Genuine, and even insurrectionary, expressions of people's culture do make it into the marketplace. But in the process, those expressions, and their expressers, find themselves caught up in a maddening process of commodification which distances them from their community.
The most successful, and interesting, American cultural communicators (for instance Springsteen, Public Enemy, Madonna) understand this process and make it part of their work. Still, left to itself the market works against both innovation and authenticity, and so is death to culture.
Of course liberals in the NEA debate want what liberals always want, to take decisions away from the people and turn them over to trained, credentialed, professional experts. But the real problem with the NEA today is not the funding of a few New York experimenters in sexuality, but the lack of funding for real-life art of the real live people in their communities.
THAT WOULD mean, in music, for instance, public support for popular arts like rock, rap, country, gospel. These are forms available in the commercial culture. But only on market terms. There should be public support for them so that production of these forms does not always have to be divorced and alienated from the cultural communities they represent.
I know there are analogs to these musical examples in dance, drama, and film. And I bet there are in the visual arts, of which I know less.
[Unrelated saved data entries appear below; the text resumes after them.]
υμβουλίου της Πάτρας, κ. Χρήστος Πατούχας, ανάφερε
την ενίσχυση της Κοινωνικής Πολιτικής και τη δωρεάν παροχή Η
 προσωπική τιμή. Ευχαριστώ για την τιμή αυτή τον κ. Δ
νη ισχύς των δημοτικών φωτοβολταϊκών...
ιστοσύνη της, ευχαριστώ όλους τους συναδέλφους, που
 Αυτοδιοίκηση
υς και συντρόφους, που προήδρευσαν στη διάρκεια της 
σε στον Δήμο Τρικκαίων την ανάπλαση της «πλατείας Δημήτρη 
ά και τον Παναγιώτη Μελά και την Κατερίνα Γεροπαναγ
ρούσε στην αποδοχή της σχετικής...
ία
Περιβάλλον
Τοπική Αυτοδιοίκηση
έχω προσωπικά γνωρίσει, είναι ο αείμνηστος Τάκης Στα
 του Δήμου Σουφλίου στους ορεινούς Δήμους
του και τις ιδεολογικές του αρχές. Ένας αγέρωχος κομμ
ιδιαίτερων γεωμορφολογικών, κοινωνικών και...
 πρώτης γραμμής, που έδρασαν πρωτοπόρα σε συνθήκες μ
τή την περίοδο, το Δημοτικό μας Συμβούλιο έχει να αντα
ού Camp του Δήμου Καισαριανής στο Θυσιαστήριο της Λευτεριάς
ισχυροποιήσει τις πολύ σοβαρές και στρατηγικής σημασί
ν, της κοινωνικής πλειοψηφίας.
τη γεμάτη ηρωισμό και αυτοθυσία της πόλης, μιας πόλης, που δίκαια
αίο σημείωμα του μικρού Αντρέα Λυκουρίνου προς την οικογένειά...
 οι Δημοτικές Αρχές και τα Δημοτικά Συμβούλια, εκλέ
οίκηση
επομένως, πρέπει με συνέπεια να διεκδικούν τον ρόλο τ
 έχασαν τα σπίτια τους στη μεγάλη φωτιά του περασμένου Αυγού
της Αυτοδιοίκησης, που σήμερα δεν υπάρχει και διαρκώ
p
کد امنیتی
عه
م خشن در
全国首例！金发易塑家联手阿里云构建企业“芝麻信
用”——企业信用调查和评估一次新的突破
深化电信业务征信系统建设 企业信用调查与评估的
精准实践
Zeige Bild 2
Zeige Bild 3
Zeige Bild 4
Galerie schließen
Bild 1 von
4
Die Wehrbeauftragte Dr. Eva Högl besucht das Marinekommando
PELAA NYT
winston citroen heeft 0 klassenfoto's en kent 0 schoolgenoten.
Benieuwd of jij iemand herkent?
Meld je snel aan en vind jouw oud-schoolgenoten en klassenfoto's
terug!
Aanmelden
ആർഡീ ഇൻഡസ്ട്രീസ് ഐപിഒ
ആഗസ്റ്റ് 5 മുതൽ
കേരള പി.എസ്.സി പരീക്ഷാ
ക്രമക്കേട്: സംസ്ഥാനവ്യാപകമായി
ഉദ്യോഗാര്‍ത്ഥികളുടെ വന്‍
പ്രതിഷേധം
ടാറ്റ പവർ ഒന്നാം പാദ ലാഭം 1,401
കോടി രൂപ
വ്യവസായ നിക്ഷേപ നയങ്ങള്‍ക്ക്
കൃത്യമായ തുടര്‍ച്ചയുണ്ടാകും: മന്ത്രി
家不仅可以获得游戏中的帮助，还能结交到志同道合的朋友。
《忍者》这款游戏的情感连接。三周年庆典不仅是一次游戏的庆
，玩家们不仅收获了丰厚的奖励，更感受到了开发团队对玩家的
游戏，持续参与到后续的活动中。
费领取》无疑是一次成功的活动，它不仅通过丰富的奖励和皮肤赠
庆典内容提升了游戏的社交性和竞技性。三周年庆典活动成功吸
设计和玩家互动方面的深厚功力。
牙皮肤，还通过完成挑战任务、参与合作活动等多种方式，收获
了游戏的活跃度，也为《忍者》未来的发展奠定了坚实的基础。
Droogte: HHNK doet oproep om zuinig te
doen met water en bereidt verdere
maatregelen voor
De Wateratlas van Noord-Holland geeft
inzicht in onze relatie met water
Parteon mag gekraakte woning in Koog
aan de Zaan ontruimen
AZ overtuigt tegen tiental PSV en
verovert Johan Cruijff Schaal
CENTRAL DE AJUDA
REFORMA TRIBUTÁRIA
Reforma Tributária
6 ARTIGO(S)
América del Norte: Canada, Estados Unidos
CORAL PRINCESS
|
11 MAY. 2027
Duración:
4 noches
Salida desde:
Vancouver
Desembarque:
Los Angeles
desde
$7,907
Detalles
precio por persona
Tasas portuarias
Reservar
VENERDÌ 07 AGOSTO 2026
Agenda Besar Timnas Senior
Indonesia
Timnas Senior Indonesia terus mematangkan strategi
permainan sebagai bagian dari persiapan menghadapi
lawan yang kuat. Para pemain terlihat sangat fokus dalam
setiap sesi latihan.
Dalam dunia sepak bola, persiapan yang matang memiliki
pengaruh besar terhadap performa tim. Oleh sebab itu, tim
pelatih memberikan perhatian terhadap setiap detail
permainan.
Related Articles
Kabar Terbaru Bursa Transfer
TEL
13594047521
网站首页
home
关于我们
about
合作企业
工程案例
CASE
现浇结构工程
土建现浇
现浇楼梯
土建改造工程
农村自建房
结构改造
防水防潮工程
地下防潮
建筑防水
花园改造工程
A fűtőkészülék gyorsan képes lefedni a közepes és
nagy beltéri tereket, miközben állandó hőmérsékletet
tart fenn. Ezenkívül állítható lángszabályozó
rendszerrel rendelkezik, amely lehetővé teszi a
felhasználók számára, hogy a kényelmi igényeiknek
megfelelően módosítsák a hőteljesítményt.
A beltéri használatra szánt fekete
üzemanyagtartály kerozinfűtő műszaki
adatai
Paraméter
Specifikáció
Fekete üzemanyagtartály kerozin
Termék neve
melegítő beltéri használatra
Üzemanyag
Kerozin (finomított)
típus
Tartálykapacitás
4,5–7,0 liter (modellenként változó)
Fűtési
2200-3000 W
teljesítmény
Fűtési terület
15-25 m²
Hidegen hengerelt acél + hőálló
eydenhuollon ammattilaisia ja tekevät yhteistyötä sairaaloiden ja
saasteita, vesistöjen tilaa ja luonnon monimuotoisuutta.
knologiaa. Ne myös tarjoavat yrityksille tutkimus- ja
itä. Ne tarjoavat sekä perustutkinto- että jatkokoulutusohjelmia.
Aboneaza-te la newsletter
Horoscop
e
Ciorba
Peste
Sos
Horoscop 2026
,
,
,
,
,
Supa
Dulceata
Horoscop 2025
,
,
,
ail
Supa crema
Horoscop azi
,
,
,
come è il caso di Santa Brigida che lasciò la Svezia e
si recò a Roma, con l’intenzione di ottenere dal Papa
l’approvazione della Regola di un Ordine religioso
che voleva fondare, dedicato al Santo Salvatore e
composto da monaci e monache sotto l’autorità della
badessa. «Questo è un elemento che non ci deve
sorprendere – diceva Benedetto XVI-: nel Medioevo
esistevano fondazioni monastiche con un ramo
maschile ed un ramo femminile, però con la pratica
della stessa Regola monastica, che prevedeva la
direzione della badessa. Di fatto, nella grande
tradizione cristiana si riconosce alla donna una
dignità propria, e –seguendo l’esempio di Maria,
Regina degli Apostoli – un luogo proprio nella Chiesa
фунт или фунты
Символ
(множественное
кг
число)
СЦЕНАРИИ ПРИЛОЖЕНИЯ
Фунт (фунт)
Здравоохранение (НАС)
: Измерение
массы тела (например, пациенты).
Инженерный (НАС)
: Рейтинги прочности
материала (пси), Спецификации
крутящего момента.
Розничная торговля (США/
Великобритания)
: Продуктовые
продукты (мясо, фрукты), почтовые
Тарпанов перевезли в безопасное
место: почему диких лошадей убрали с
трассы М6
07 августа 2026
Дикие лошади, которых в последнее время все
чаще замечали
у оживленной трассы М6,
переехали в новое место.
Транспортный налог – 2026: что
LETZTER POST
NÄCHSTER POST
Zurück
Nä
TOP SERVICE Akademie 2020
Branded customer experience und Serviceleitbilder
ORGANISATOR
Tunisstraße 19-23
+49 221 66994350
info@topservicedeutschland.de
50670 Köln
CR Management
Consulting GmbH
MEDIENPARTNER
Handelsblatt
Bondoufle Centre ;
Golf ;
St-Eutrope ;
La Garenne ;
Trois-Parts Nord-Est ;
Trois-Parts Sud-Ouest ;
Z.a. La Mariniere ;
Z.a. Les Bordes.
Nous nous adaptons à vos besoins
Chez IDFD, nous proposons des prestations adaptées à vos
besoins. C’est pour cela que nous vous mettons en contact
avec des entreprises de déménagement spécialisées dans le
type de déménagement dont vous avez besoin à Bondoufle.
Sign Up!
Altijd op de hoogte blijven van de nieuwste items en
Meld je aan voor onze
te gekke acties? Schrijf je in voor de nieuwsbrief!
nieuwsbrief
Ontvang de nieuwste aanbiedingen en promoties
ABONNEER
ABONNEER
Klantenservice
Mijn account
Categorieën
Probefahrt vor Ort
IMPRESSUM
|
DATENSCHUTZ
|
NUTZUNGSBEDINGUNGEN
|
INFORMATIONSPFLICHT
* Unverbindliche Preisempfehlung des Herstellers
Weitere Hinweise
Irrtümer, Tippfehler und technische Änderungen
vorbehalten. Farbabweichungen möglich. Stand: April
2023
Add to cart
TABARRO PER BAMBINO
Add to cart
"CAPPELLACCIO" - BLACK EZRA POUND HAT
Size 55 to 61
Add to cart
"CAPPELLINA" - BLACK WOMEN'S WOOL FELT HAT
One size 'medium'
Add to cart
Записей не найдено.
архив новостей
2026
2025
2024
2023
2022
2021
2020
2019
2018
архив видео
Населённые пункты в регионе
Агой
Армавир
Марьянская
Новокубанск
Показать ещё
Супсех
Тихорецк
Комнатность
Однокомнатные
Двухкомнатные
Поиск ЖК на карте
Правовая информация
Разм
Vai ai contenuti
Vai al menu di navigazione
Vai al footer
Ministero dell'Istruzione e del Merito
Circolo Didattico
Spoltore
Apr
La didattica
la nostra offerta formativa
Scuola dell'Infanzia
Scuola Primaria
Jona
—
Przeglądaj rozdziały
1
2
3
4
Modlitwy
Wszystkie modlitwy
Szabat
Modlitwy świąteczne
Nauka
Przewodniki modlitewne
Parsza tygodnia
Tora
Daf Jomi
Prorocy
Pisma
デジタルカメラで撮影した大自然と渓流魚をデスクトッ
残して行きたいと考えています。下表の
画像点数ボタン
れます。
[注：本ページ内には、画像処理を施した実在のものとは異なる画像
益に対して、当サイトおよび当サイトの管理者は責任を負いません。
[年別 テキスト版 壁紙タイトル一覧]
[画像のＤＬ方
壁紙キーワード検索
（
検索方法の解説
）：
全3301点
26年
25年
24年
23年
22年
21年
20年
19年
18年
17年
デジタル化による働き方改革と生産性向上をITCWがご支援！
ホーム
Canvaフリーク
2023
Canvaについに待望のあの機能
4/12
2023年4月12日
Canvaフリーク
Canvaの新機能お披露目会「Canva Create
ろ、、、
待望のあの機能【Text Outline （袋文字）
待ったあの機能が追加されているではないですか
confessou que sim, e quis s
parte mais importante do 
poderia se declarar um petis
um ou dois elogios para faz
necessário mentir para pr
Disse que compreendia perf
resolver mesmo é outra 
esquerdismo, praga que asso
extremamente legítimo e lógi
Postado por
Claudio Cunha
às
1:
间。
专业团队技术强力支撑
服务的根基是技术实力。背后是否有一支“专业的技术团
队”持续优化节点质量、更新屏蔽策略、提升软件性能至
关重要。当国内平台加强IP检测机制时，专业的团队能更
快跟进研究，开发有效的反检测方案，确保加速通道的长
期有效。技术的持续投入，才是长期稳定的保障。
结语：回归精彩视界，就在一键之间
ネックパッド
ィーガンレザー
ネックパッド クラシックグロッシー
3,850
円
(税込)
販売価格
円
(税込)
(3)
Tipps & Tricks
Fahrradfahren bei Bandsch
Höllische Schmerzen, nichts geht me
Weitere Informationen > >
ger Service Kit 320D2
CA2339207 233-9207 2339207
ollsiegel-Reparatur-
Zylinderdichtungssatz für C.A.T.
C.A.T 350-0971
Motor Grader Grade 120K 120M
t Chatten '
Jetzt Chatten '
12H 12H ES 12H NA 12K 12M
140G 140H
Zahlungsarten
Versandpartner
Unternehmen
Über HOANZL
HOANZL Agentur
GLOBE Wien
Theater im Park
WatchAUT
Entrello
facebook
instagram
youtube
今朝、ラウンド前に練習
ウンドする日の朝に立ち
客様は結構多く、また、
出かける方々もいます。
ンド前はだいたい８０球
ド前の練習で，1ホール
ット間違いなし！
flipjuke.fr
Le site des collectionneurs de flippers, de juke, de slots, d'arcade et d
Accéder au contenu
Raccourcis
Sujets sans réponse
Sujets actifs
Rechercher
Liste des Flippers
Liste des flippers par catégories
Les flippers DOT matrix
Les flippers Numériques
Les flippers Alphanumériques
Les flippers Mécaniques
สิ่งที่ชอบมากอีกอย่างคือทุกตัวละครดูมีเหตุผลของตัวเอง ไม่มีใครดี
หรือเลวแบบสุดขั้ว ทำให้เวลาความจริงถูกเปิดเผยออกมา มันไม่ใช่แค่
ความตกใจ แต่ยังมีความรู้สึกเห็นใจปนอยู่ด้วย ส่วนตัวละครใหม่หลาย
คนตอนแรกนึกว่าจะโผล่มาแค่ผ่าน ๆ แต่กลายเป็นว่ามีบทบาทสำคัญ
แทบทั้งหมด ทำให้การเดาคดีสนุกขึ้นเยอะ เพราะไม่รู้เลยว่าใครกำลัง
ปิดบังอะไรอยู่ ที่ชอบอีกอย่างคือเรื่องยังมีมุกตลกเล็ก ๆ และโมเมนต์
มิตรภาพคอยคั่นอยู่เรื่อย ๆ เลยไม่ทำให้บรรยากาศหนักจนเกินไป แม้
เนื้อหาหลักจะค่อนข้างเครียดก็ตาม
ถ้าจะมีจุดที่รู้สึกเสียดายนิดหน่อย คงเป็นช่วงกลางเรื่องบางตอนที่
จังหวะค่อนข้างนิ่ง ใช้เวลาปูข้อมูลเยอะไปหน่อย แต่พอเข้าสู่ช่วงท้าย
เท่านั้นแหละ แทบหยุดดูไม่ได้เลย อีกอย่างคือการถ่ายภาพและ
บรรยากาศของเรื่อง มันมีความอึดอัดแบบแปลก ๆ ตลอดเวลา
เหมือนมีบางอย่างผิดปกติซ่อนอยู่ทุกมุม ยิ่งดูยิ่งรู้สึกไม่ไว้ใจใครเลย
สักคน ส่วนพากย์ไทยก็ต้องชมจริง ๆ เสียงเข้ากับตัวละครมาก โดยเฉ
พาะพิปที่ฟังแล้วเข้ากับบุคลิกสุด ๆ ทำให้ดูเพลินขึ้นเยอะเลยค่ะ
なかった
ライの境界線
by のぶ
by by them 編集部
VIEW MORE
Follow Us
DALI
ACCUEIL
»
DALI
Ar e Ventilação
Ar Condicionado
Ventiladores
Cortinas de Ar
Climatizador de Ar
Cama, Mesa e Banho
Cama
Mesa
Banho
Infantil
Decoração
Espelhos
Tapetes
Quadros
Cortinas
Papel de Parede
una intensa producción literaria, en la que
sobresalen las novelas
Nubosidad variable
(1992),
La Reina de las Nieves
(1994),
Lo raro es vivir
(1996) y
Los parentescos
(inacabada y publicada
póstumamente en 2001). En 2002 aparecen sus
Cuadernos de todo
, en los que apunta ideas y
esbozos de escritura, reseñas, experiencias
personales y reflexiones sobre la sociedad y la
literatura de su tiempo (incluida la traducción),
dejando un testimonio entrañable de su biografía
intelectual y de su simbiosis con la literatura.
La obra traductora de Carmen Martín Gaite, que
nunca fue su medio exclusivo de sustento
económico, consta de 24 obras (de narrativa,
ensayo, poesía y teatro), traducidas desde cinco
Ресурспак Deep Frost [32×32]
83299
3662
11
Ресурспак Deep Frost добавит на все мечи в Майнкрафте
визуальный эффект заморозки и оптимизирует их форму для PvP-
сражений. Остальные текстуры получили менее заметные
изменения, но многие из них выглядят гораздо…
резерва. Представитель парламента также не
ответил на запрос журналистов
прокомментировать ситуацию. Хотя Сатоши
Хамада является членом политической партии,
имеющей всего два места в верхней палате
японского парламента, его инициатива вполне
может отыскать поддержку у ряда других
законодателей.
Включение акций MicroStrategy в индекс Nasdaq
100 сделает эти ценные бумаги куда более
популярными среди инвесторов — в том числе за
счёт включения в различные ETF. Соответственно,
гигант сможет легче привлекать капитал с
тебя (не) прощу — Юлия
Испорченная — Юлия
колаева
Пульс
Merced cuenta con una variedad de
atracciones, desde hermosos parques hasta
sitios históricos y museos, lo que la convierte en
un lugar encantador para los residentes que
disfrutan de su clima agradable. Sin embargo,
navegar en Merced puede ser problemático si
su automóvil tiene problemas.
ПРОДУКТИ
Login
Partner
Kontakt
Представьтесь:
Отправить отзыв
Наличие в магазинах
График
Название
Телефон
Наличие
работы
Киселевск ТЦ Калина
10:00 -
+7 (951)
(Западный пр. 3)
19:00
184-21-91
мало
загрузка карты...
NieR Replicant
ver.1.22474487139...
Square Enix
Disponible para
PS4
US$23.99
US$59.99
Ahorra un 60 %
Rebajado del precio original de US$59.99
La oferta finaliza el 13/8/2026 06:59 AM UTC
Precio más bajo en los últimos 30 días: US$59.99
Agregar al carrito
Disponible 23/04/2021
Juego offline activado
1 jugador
Of course that doesn't deal with the question of what to do about the patently offensive, really out-there stuff with which the Buchanans make hay. But perhaps it would help address the objections of the sincerely offended if the arts funding process were decentralized. Maybe we could have a national fund that dispersed almost all of its moneys out to the community level where it could be spent by elected councils. Then people could fight the issues out face to face.
If such institutions existed, I'd go to mine and, when it came my turn to vote, I'd say that a healthy culture needs its weirdos and its lunatic fringe. And I hold out hope that, at least in most localities, a majority can be convinced by that position.
In the end, I am convinced that cultural tolerance can't be bred by bureaucratic edict. It can only come from increasing people's daily life exposure to differences and their real-life access to decision-making power.